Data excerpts
══════════════════════════════

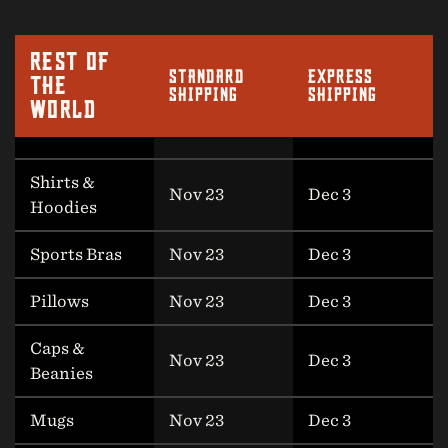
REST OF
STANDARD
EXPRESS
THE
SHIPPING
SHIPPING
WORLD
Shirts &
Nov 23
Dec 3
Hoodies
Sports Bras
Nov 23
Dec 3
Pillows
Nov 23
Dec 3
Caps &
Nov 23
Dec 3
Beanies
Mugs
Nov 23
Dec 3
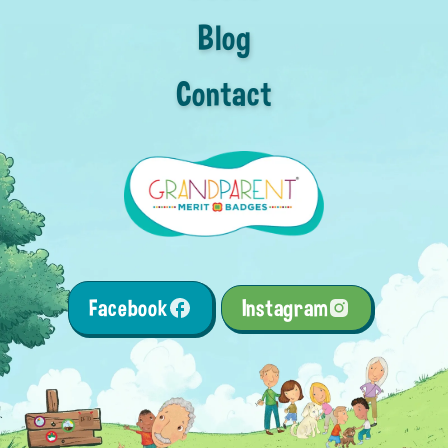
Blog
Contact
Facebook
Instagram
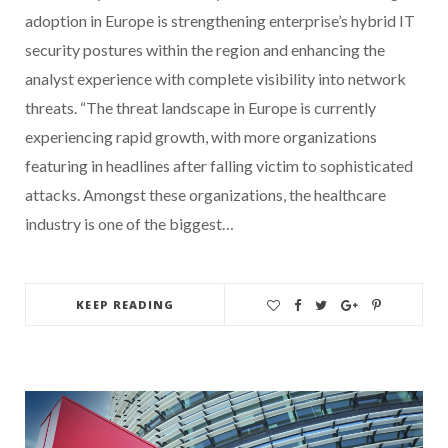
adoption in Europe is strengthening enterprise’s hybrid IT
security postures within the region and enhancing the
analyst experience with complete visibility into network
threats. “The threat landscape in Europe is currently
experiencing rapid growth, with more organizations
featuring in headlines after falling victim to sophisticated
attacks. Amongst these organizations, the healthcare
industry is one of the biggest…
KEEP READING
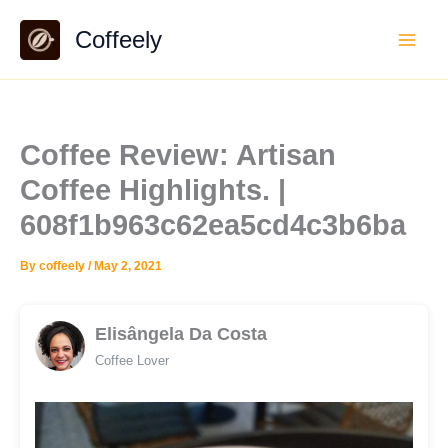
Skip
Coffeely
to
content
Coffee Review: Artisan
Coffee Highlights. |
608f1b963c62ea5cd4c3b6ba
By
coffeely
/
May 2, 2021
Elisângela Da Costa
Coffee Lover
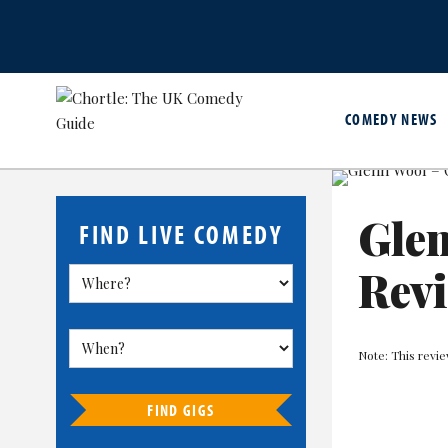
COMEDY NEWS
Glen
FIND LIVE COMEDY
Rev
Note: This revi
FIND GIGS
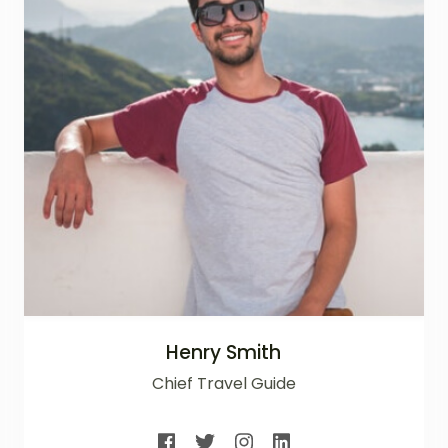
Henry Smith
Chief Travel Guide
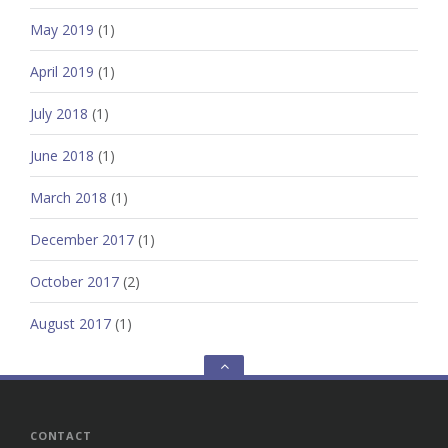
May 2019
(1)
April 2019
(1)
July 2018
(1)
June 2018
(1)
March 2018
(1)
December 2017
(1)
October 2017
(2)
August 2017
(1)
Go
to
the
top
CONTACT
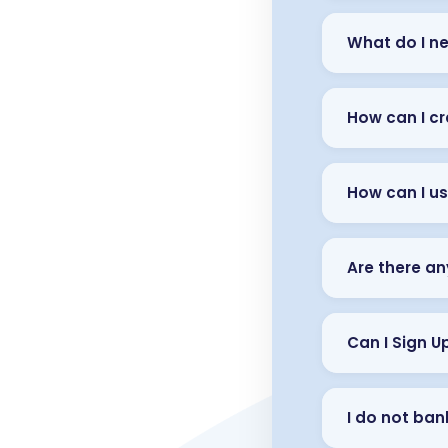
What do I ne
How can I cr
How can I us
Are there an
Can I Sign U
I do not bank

══════════════════════════════

None of the pictures should appear; repeat the records exactly otherwise.

REST OF
STANDARD
EXPRESS
THE
SHIPPING
SHIPPING
WORLD
Shirts &
Nov 23
Dec 3
Hoodies
Sports Bras
Nov 23
Dec 3
Pillows
Nov 23
Dec 3
Caps &
Nov 23
Dec 3
Beanies
Mugs
Nov 23
Dec 3
Blog
Contact
Facebook
Instagram
adoption in Europe is strengthening enterprise’s hybrid IT
security postures within the region and enhancing the
analyst experience with complete visibility into network
threats. “The threat landscape in Europe is currently
experiencing rapid growth, with more organizations
featuring in headlines after falling victim to sophisticated
attacks. Amongst these organizations, the healthcare
industry is one of the biggest…
KEEP READING
Skip
Coffeely
to
content
Coffee Review: Artisan
Coffee Highlights. |
608f1b963c62ea5cd4c3b6ba
By
coffeely
/
May 2, 2021
Elisângela Da Costa
Coffee Lover
COMEDY NEWS
Glen
FIND LIVE COMEDY
Rev
Note: This revi
FIND GIGS
Henry Smith
Chief Travel Guide
May 2019
(1)
April 2019
(1)
July 2018
(1)
June 2018
(1)
March 2018
(1)
December 2017
(1)
October 2017
(2)
August 2017
(1)
Go
to
the
top
CONTACT
What do I ne
How can I cr
How can I us
Are there an
Can I Sign U
I do not bank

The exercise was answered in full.